Nervous about capital investment for the medical sector?

Read the daily news and economic reports and it's enough to make your stomach turn. The U.S. economy grew at just a 1.5% rate in the second quarter and is expected to continue at rather anemic levels through early next year, when news reports warn of a potential "fiscal cliff" rooted in the political deadlock in Washington, D.C. Economic growth in Europe is even slower than in the United States. Some medical device manufacturers are warning of very harmful effects from a 2.3% excise tax that goes into effect next year.

It's really easy to be a pessimist right now. But as I've written in this space earlier this year, follow the money.

Wall Street financial analysts have generally reduced their 2013 earnings forecasts for the energy, financial, industrial, technology and utility sectors since July 1-- but they have raised  them for the healthcare, basic materials and telecommunication sectors, according to a report from Reuters.

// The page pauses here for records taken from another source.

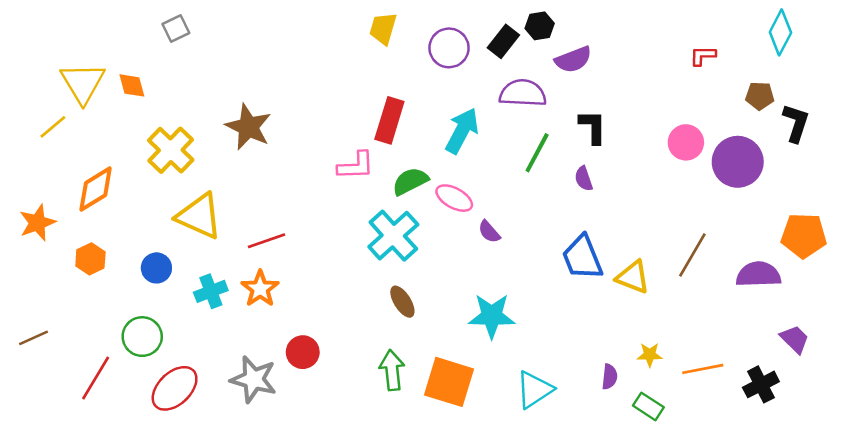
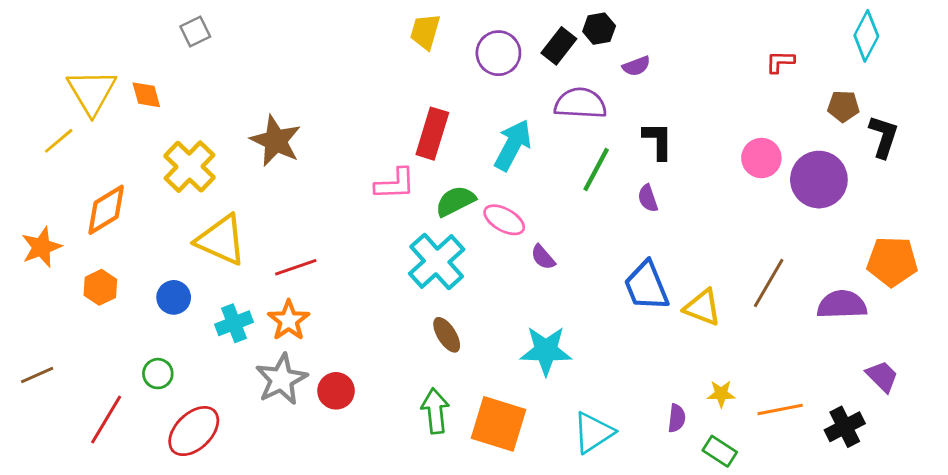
purple semicircle: (573, 60) -> (636, 66), size x0.7
green circle: (142, 337) -> (158, 374), size x0.7
gray star: (254, 379) -> (281, 379), moved, turned 30

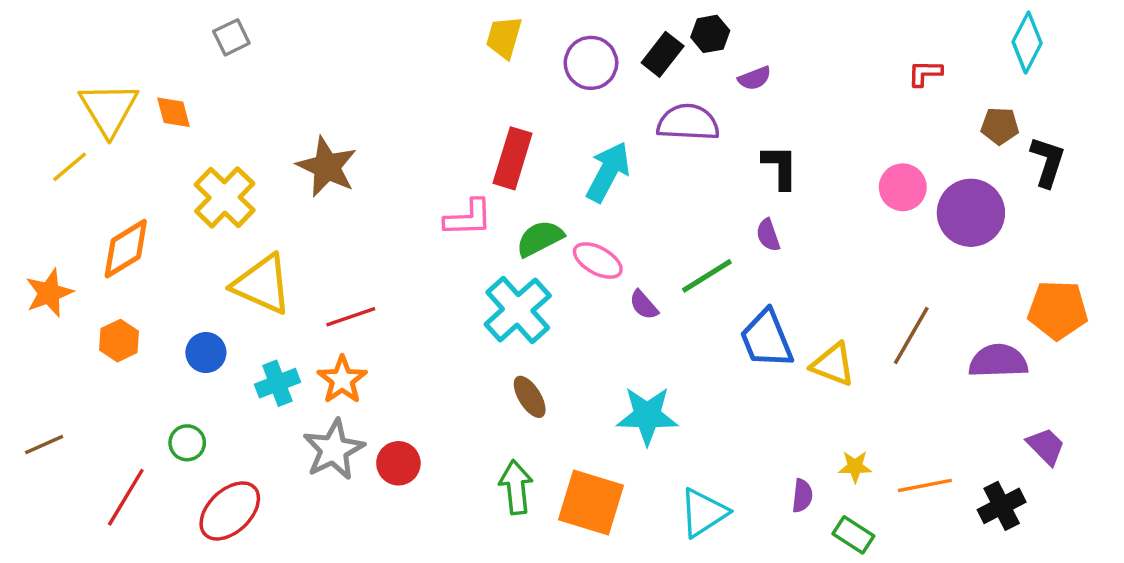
green line: (596, 170) -> (707, 276), moved, turned 30

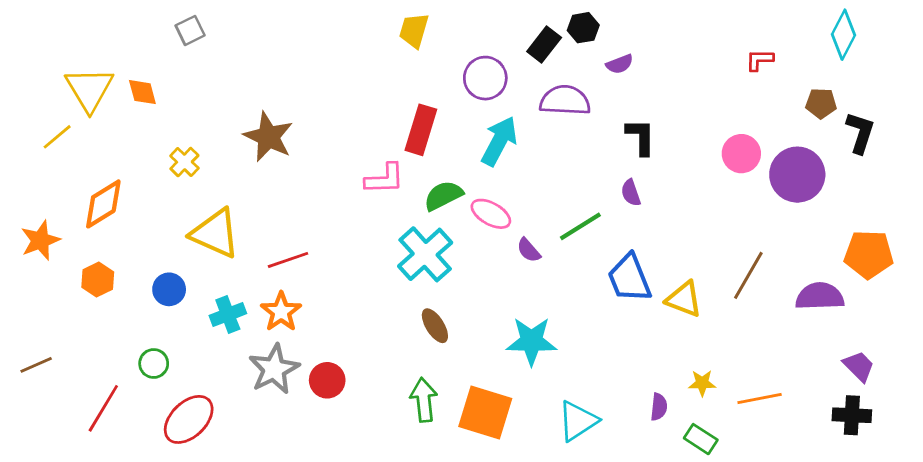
purple circle: (591, 63) -> (485, 78), moved
yellow cross: (225, 197) -> (184, 162), size x0.6
black cross: (1002, 506) -> (852, 415), moved, turned 30

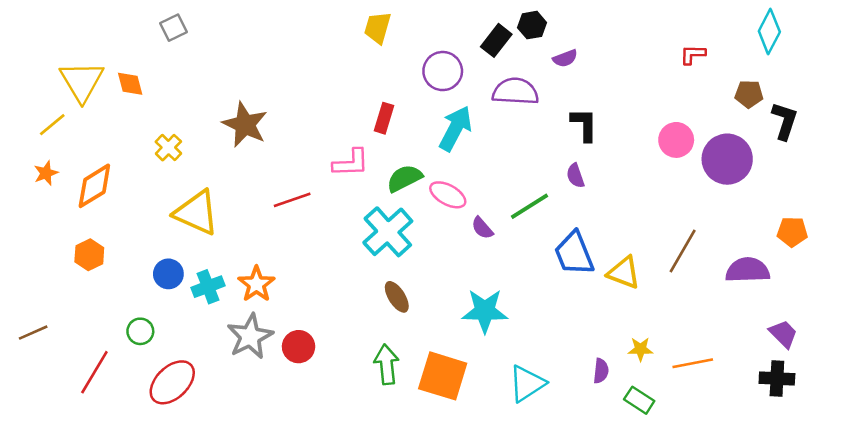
red rectangle: (421, 130) -> (384, 118), size x0.7
orange star: (40, 240) -> (46, 173), moved, size x0.7
orange pentagon: (869, 254) -> (792, 232), size x0.7
red line: (288, 260) -> (292, 200), moved
blue circle: (169, 289) -> (168, 274), moved

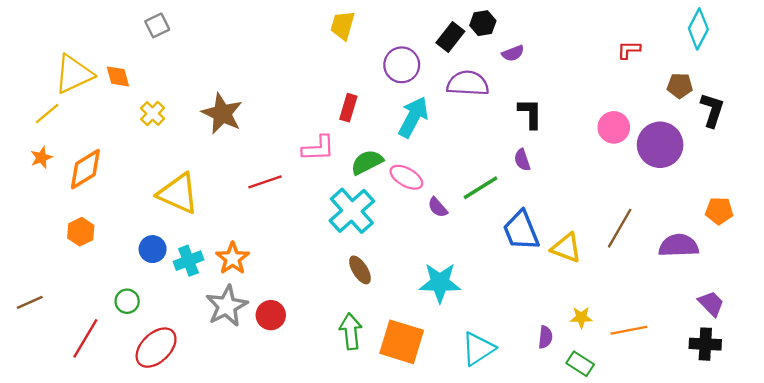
yellow triangle: (82, 81) -> (74, 74), turned 36
yellow cross: (168, 148) -> (153, 114), moved

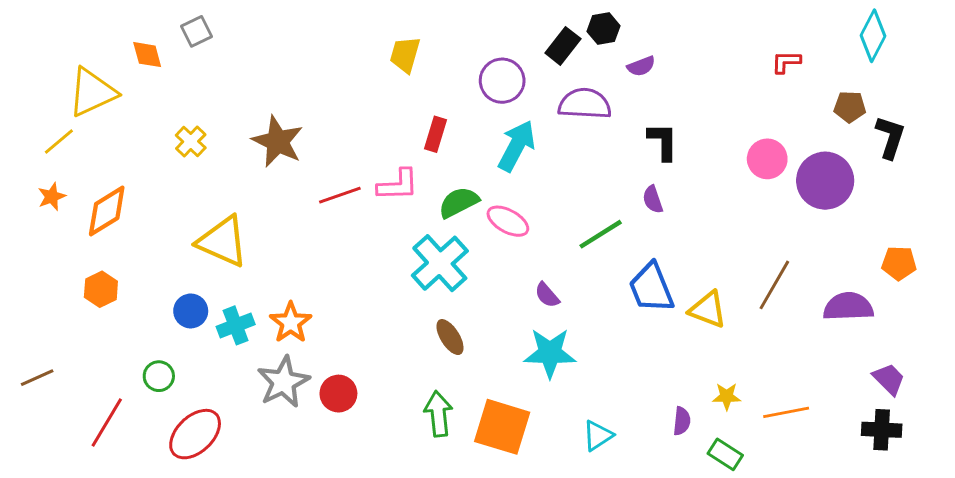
yellow trapezoid: (343, 25) -> (405, 55), moved
orange diamond: (118, 76) -> (147, 55), moved
red line: (265, 182) -> (340, 195), moved
purple semicircle: (438, 207) -> (547, 295), moved
cyan triangle: (478, 349) -> (598, 436), size x0.7

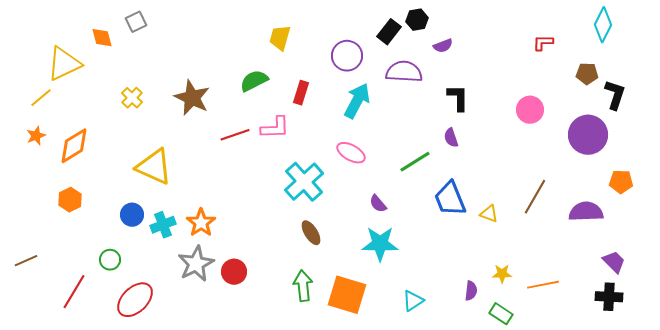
purple circle: (825, 181) -> (588, 135), moved
green semicircle: (459, 202) -> (254, 81), moved
yellow triangle: (708, 310) -> (489, 214), size x0.7

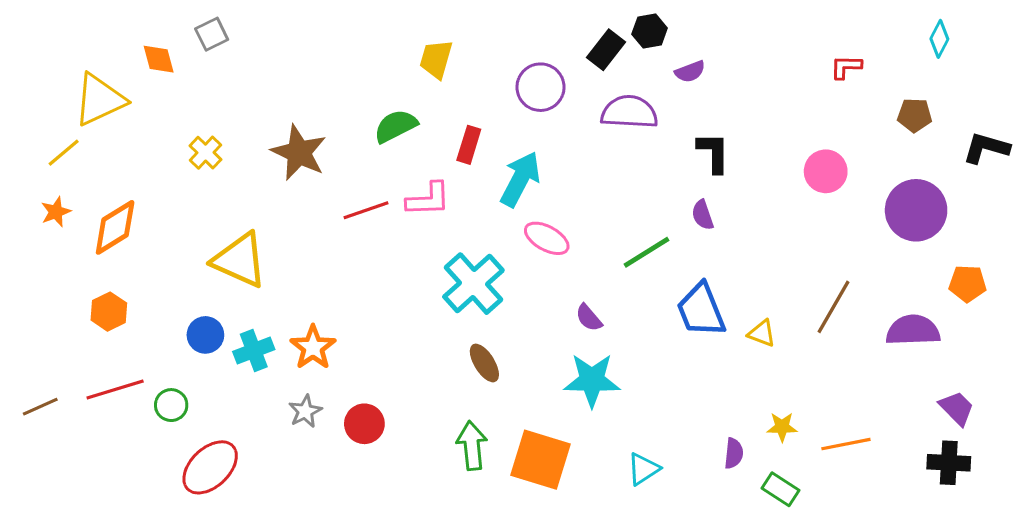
cyan diamond: (603, 25) -> (939, 39), size x0.7
black L-shape: (615, 95) -> (986, 148), moved, turned -92
cyan arrow: (357, 101) -> (520, 179), moved
gray star: (196, 264) -> (305, 411), size x0.6
red line: (74, 292) -> (115, 389), moved, turned 42

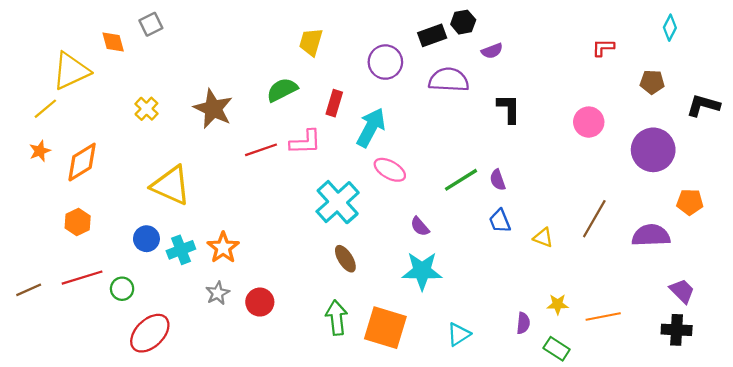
black rectangle: (606, 50) -> (432, 35), turned 32
purple semicircle: (703, 215) -> (498, 180), moved
blue trapezoid: (701, 310) -> (500, 221), size x0.6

And American plastic processors continue to invest in new plants, equipment and even new companies due to their confidence that growth in the medical device and packaging sector will continue to grow at rates well above the real gross domestic national product.

Here's an abbreviated list of processors betting on the future of the medical device industry:

  • Vention Medical, which last year acquired two companies including ATEK Medical, substantially expanding its injection molding and device assembly technology and capacity.
  • Wise Plastics Technologies, which is adding injection molding machines, custom automation equipment and four additional bulk storage silos to support several long-term programs, including medical, awarded late last year.
  • Phillips Plastics almost doubled its size last year with its acquisition of Medisize, and is scouting additional investment opportunities. It's now known as Phillips Medisize.
  • GW Silicones recently completed an expansion targeting medical applications.

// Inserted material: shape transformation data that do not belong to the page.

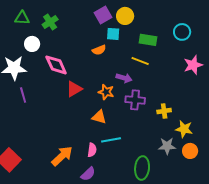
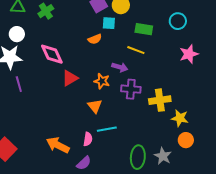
white circle: (32, 44) -> (17, 34), moved
yellow cross: (164, 111) -> (160, 100), size x1.5
orange triangle: (99, 117) -> (95, 106), turned 35
gray star: (167, 146) -> (163, 156), moved, turned 30
orange arrow: (62, 156) -> (58, 145), turned -110

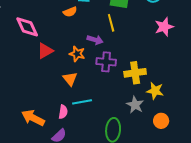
yellow line: (136, 50) -> (111, 23), turned 54
orange circle: (186, 140) -> (161, 121), moved
gray star: (163, 156) -> (135, 105), moved

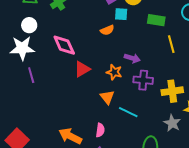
yellow line: (111, 23) -> (171, 44), moved
cyan line: (82, 102) -> (128, 112), moved, turned 36

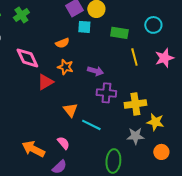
orange semicircle: (107, 30) -> (62, 43), moved
orange star: (114, 72) -> (65, 67), moved
gray star: (172, 123) -> (135, 136), turned -30
pink semicircle: (100, 130) -> (63, 143), turned -48

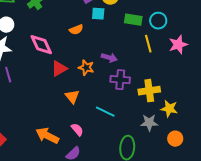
cyan circle: (153, 25) -> (158, 21), moved
orange star: (65, 67) -> (86, 68), moved
orange triangle: (70, 110) -> (72, 97), moved

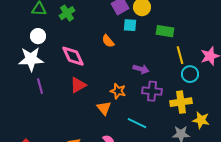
cyan circle: (158, 21) -> (190, 74), moved
orange semicircle: (76, 30) -> (108, 41), turned 72
orange star: (86, 68) -> (118, 91), moved
red triangle: (59, 69) -> (78, 85), moved

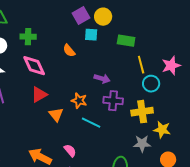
green cross: (67, 13) -> (28, 37), moved, turned 35
orange triangle: (104, 108) -> (56, 115), moved
cyan line: (137, 123) -> (91, 123), moved

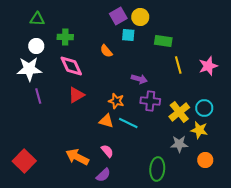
cyan circle: (151, 84) -> (204, 108), moved
yellow cross: (142, 112) -> (179, 112), turned -30
orange triangle: (56, 115) -> (106, 121), moved, turned -35

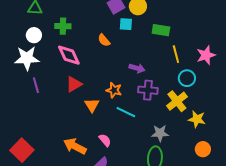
cyan circle: (204, 108) -> (187, 78), moved
orange triangle: (106, 121) -> (92, 105), moved, turned 42
gray star: (179, 144) -> (160, 133), moved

Many more examples could be provided. In fact, any processor that wants to play in the market needs to boost its geographical, manufacturing, and supply chain footprints. Capital from major financial management and venture capital funds continues to flow into the medical plastics industry.

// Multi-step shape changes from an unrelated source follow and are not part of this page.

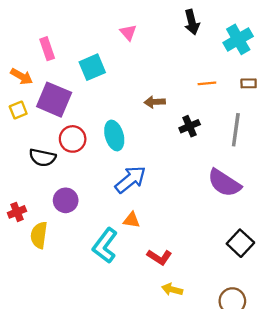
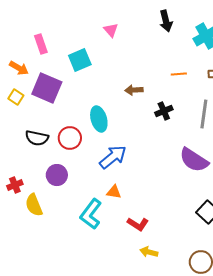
yellow square: (18, 110) -> (16, 97), turned -35
red circle: (73, 139) -> (70, 138), moved
yellow semicircle: (39, 235) -> (34, 205), turned -30

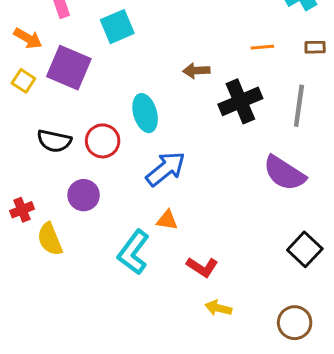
black cross: (164, 111) -> (240, 101), size x1.6

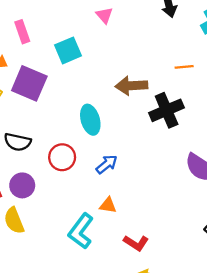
brown arrow: (196, 71) -> (131, 86), size x1.5
red circle: (103, 141) -> (62, 157), moved
blue arrow: (166, 169) -> (107, 164), size x0.7
purple circle: (84, 195) -> (22, 185), moved

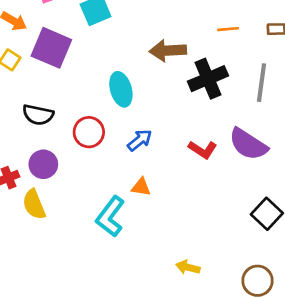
red L-shape: (136, 243) -> (203, 150), moved

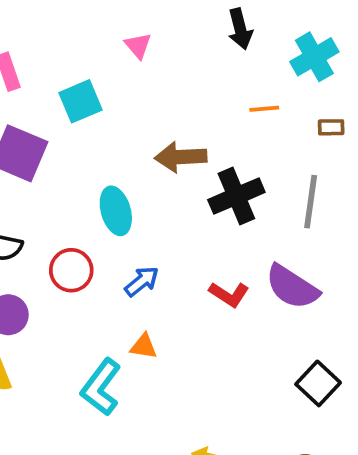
orange line: (228, 29) -> (264, 109), moved

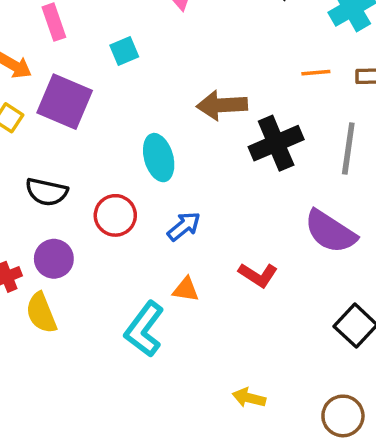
cyan square: (81, 101) -> (124, 51), size x0.7
orange line: (264, 109) -> (316, 73), moved
red L-shape: (229, 294) -> (258, 275), moved

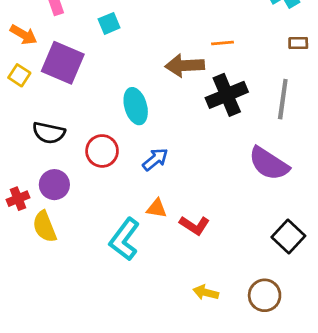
orange line: (316, 73) -> (223, 43), moved
red L-shape: (258, 275) -> (195, 225), moved
brown circle: (343, 416) -> (265, 295), moved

The Affordable Care Act is one of the reasons why the medical sector outlook is brightening and most other markets see a weaker outlook.

Commenting on the Supreme Court's recent affirmation of the law's controversial individual mandate, Dena Bravata, chief medical officer of Castlight Health, said: "The mandate itself I think is really important in so far as now we will have this enormous influx of patients who have not previously had health care."

While the daily financial headlines are ominous, the underlying fundamentals point to a solid foundation for medical plastics processors.